I've put a 36-1 wheel on my pulsar (still need to weld up a bracket for the VR sensor), bench tested 36-1 code, coil dwell, timing control, all seems fine.

I've put another 10hrs or so into the firmware, setting up k-line comms with the PC, can erase and write flash without having to use boot mode, read and write the eeprom, all the things that are essential for real time tuning. Had to dig deeper into the security IC to learn how to disable it through software as during flash erase/write the CPU effectively can't execute the security code. That's all done!

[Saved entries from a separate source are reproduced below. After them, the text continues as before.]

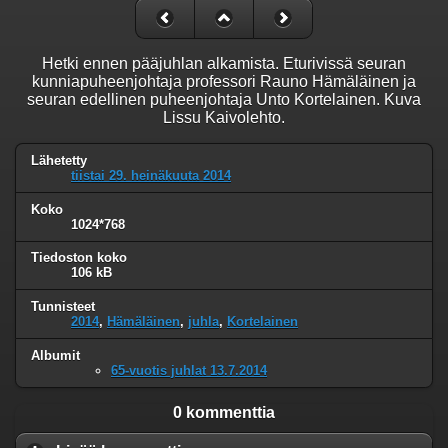
Hetki ennen pääjuhlan alkamista. Eturivissä seuran
kunniapuheenjohtaja professori Rauno Hämäläinen ja
seuran edellinen puheenjohtaja Unto Kortelainen. Kuva
Lissu Kaivolehto.
Lähetetty
tiistai 29. heinäkuuta 2014
Koko
1024*768
Tiedoston koko
106 kB
Tunnisteet
2014
,
Hämäläinen
,
juhla
,
Kortelainen
Albumit
65-vuotis juhlat 13.7.2014
0 kommenttia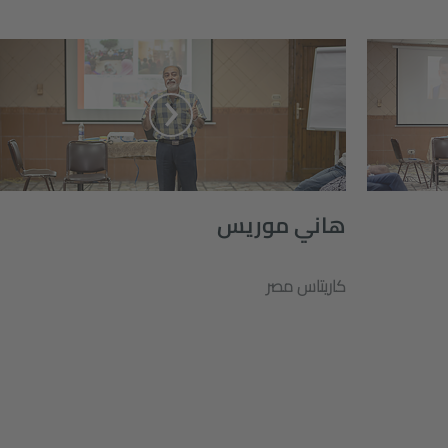
هاني موريس
كاريتاس مصر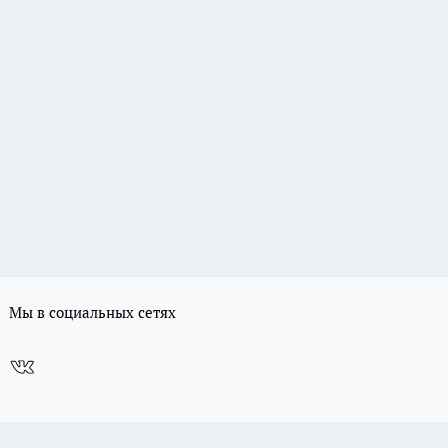
Мы в социальных сетях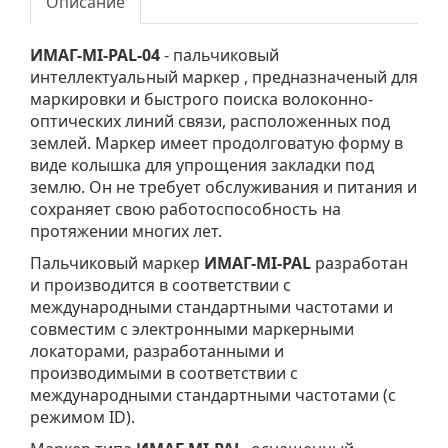
Описание
ИМАГ-MI-PAL-04
- пальчиковый
интеллектуальный маркер , предназначеный для
маркировки и быстрого поиска волоконно-
оптических линий связи
,
расположенных под
землей. Маркер имеет продолговатую форму в
виде колышка для упрощения закладки под
землю. Он не требует обслуживания и питания и
сохраняет свою работоспособность на
протяжении многих лет.
Пальчиковый маркер
ИМАГ-MI-PAL
разработан
и производится в соответствии с
международными стандартными частотами и
совместим с электронными маркерными
локаторами, разработанными и
производимыми в соответствии с
международными стандартными частотами (с
режимом ID).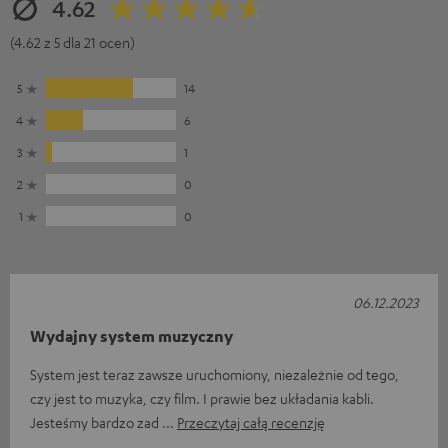
4.62
(4.62 z 5 dla 21 ocen)
5
14
4
6
3
1
2
0
1
0
06.12.2023
Wydajny system muzyczny
System jest teraz zawsze uruchomiony, niezależnie od tego,
czy jest to muzyka, czy film. I prawie bez układania kabli.
Jesteśmy bardzo zad
Przeczytaj całą recenzję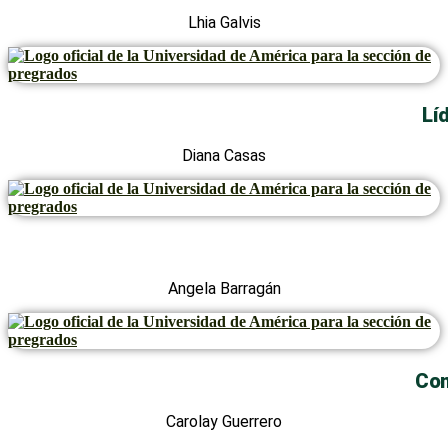
Lhia Galvis
Lí
Diana Casas
Angela Barragán
Com
Carolay Guerrero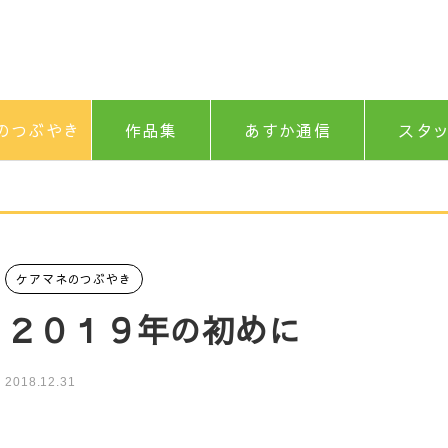
のつぶやき
作品集
あすか通信
スタ
ケアマネのつぶやき
２０１９年の初めに
2018.12.31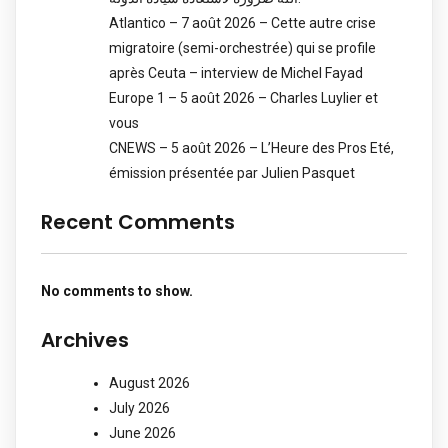
Atlantico – 7 août 2026 – Cette autre crise
migratoire (semi-orchestrée) qui se profile
après Ceuta – interview de Michel Fayad
Europe 1 – 5 août 2026 – Charles Luylier et
vous
CNEWS – 5 août 2026 – L’Heure des Pros Eté,
émission présentée par Julien Pasquet
Recent Comments
No comments to show.
Archives
August 2026
July 2026
June 2026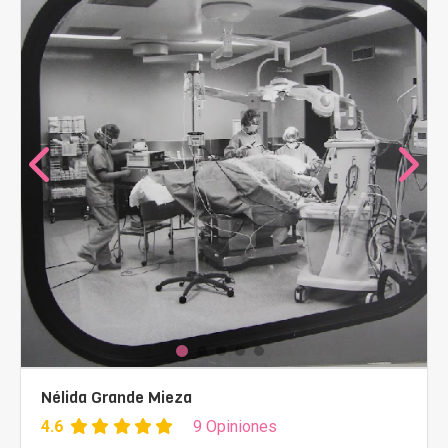
Nélida Grande Mieza
4.6
9 Opiniones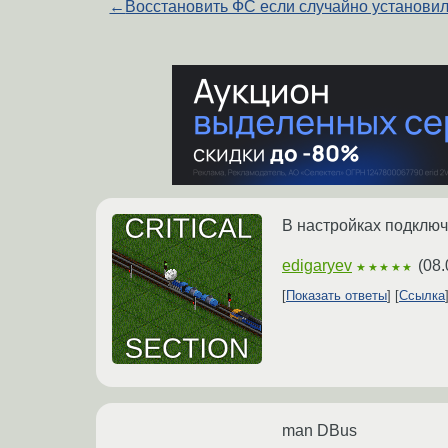
←
Восстановить ФС если случайно установил
В настройках подключ
edigaryev
(
08.
★★★★★
Показать ответы
Ссылка
man DBus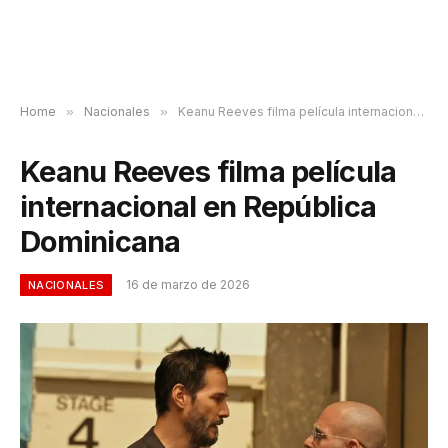
Home
»
Nacionales
»
Keanu Reeves filma película internacional en República Dominicana
Keanu Reeves filma película
internacional en República
Dominicana
16 de marzo de 2026
NACIONALES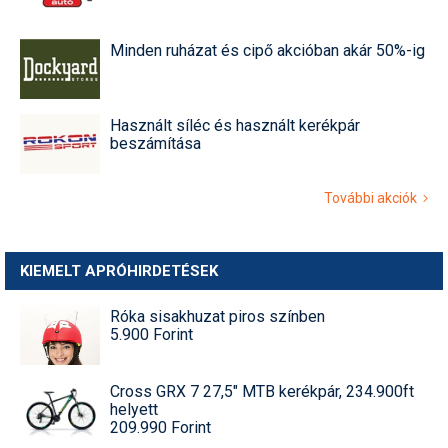
Minden ruházat és cipő akcióban akár 50%-ig
Használt síléc és használt kerékpár
beszámítása
További akciók
KIEMELT APRÓHIRDETÉSEK
Róka sisakhuzat piros színben
5.900 Forint
Cross GRX 7 27,5" MTB kerékpár, 234.900ft
helyett
209.990 Forint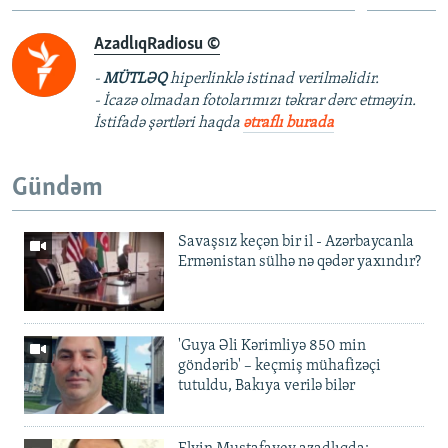
AzadlıqRadiosu ©
-
MÜTLƏQ
hiperlinklə istinad verilməlidir.
- İcazə olmadan fotolarımızı təkrar dərc etməyin.
İstifadə şərtləri haqda
ətraflı burada
Gündəm
Savaşsız keçən bir il - Azərbaycanla
Ermənistan sülhə nə qədər yaxındır?
'Guya Əli Kərimliyə 850 min
göndərib' – keçmiş mühafizəçi
tutuldu, Bakıya verilə bilər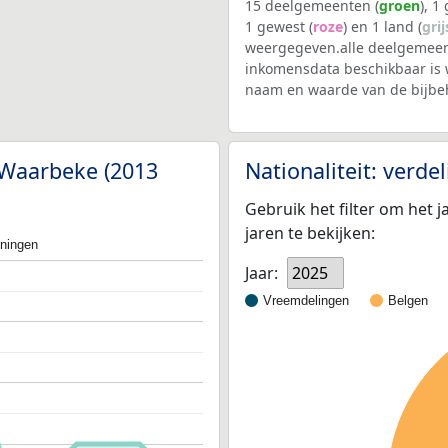
15 deelgemeenten (
groen
), 1
1 gewest (
roze
) en 1 land (
grij
weergegeven.alle deelgemee
inkomensdata beschikbaar is 
naam en waarde van de bijbe
 Waarbeke (2013
Nationaliteit: verd
Gebruik het filter om het j
jaren te bekijken:
oningen
Jaar:
2025
Vreemdelingen
Belgen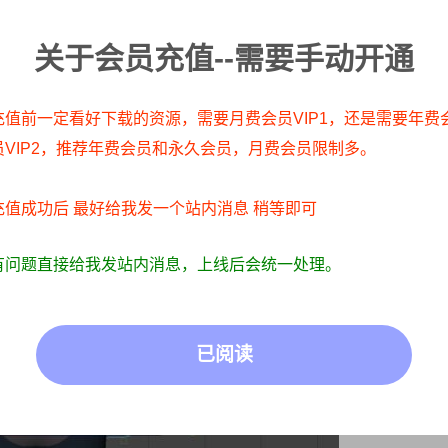
关于会员充值--需要手动开通
充值前一定看好下载的资源，需要月费会员VIP1，还是需要年费
员VIP2，推荐年费会员和永久会员，月费会员限制多。
充值成功后 最好给我发一个站内消息 稍等即可
有问题直接给我发站内消息，上线后会统一处理。
已阅读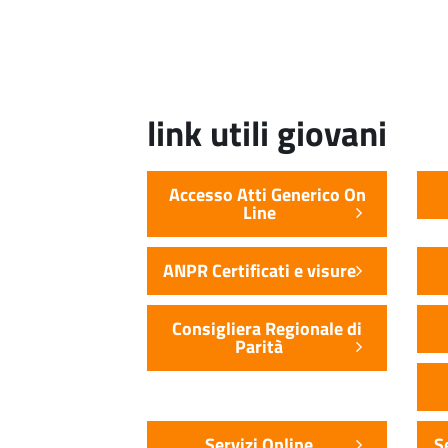
link utili giovani
Accesso Atti Generico On
Line
ANPR Certificati e visure
Consigliera Regionale di
Parità
Servizi Online
S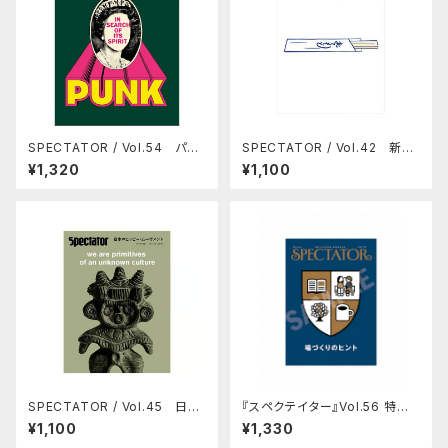
SPECTATOR / Vol.54 パン
SPECTATOR / Vol.42 新し
クの正体
い食堂
¥1,320
¥1,100
SPECTATOR / Vol.45 日本
『スペクテイター』Vol.56 特集：
のヒッピー・ムーヴメント
場づくりのヒント
¥1,100
¥1,330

This ME7 ECU doesn't have a stepper motor driver for the GM style IAC but it does have an unpopulated footprint for a quad low side driver IC, so I'll repurpose that and fit a stepper driver module. It has the 4 high current traces to the ecu connector which are ideal along with 4 CPU IO lines routed out nicely. I was considering swapping out the 32kbyte SRAM with 128kbytes, and might still if we run out of RAM for the RT side of things. The less modifications to the ECU, the more user friendly if anyone else chooses to use these ECU's. 128kbytes would allow shadowing a 64k Flash sector in RAM which simplifies re-writing flash sectors and also real time tuning.

I've started on a TunerProRT plugin for both Emulation and DAQ and that is coming along slowly.

I think the hardware side of things (reverse engineering) is all done, all that is really left is the TunerPro connectivity and then coding up some basic speed-density code.

These ECU's are clearly set up for drive by wire but with the addition of the stepper motor driver module they should be OK to run just about any 4cyl, or any 6 or 8 cylinder with 'smart' coils.